The Foreign Account Tax Compliance Act (FATCA), which is set to take effect Dec. 31, 2012, will subject institutions to a 30 percent withholding tax on any “withholdable payment” on both non-U.S. and U.S. financial institutions that fail to make the required reporting and obtain proper documentation.
However, the definition of “withholdable” payment “is broad and includes not only interest, dividends, rents and other U.S.-source passive income, but also the gross proceeds on the sale or disposition of property that could produce U.S.-source interest or dividend income,” the 10-page report says.
The primary reason for concern, the report says, is that creating the process for compliance “will take 12-18 months.”
Guidance from the Treasury Department has been focused on banking, but the insurance industry “will be challenged to adapt quickly and move forward with implementation as more guidance becomes available,” the report says.
Insurers have some time because the Treasury and Internal Revenue Service have decided FATCA withholding should be phased in with no obligation to begin the withholding until Jan. 1, 2014.
While Treasury is still soliciting comments and developing guidelines, the report notes that insurers face “specific challenges” due to the limited-contact relationship between insurer and policyholder.
“Companies may need to change how and how often they interact with their policyholders,” the report suggests.

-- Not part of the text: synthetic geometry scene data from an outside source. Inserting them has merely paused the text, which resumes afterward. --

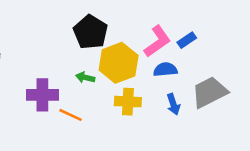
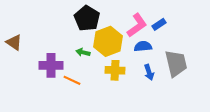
gray trapezoid: (209, 92) -> (176, 63), turned 104

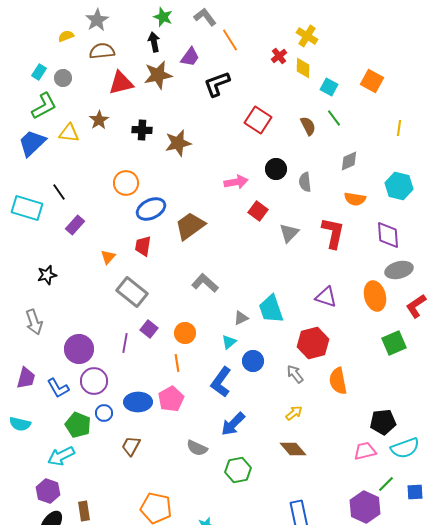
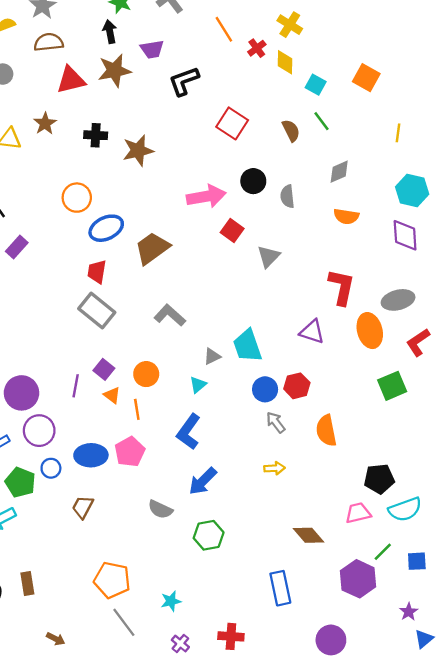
orange line: (230, 40) -> (224, 29), moved
purple trapezoid: (190, 57) -> (152, 49), turned 45
pink arrow: (236, 182) -> (206, 196), size x1.4
cyan hexagon: (399, 186) -> (412, 191), moved
red L-shape: (333, 233) -> (342, 287), moved
purple diamond: (388, 235) -> (405, 235), moved
orange triangle: (108, 257) -> (112, 395), moved, turned -35
gray rectangle: (132, 292) -> (97, 311), moved
red hexagon: (313, 343) -> (297, 386), size x0.7
blue circle: (253, 361) -> (265, 389), moved
yellow arrow: (294, 413) -> (274, 468), turned 36
brown diamond: (293, 449) -> (309, 535), moved

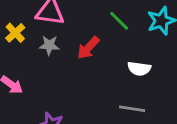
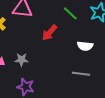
gray star: (49, 45) -> (22, 60), moved

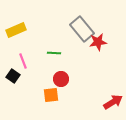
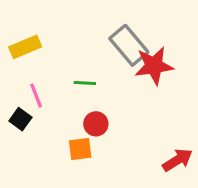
red star: (98, 42) -> (154, 66), size x1.4

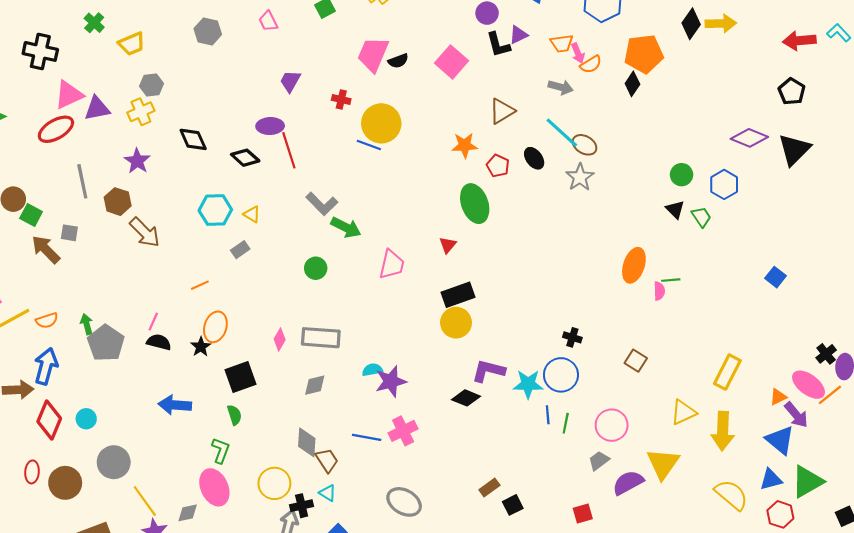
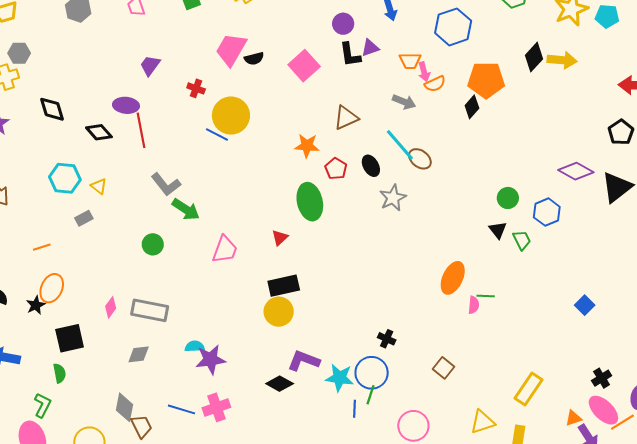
gray star: (580, 177) -> (393, 198), moved
black cross: (826, 354) -> (602, 378), moved
green line: (566, 423) -> (370, 395), moved

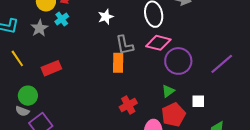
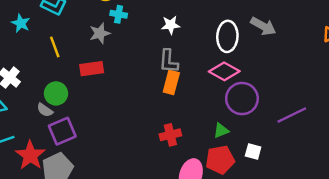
cyan cross: (62, 19) -> (119, 14), turned 32
gray star: (39, 28) -> (100, 33), moved
gray L-shape: (124, 45) -> (169, 61), moved

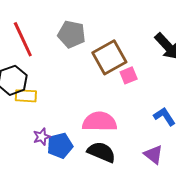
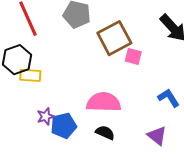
pink square: (129, 75) -> (133, 56), turned 36
black semicircle: (101, 152) -> (105, 133), size x0.7

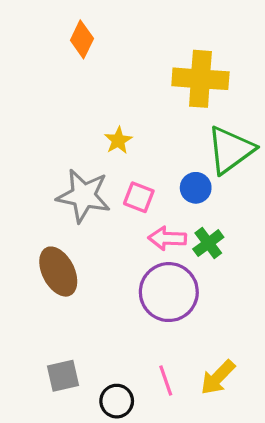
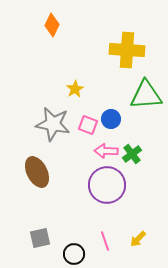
green triangle: (230, 150) -> (146, 95), turned 32
blue circle: (196, 188) -> (111, 119), moved
yellow arrow: (218, 377) -> (138, 239), size x0.7

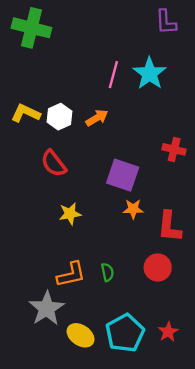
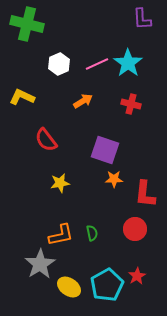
pink line: (113, 75) -> (97, 64), turned 50
white hexagon: (60, 117) -> (59, 64), moved
red cross: (174, 149) -> (131, 104), moved
red star: (168, 332) -> (137, 276), moved

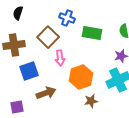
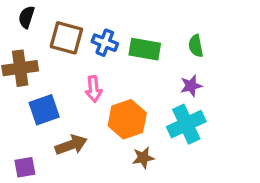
blue cross: (67, 18) -> (105, 43), moved
brown square: (48, 37) -> (66, 38), moved, turned -30

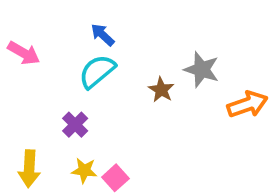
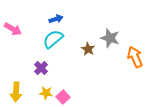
blue arrow: (103, 35) -> (56, 19), turned 120
orange arrow: (247, 104) -> (135, 57), turned -95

Opening new accounts may also require more documentation and follow-up with customers to make sure they remain up-to-date.
PwC says life products, such as annuities and life products with cash values, are most likely to fall under the umbrella of the new regulations.
Group retirement and pension and group benefit plans without cash value would “probably” be out of the scope of the new regulations.
Property and casualty, reinsurance and term life products would “most likely” be out of the scope of the new regulation.
The report says that in a March survey of 685 firms, more than half say they are assessing the issue over the next few months and 17 percent say they had completed an assessment already.
Of the 17 percent, 85 percent say they believe “their FATCA compliance effort will be significant.”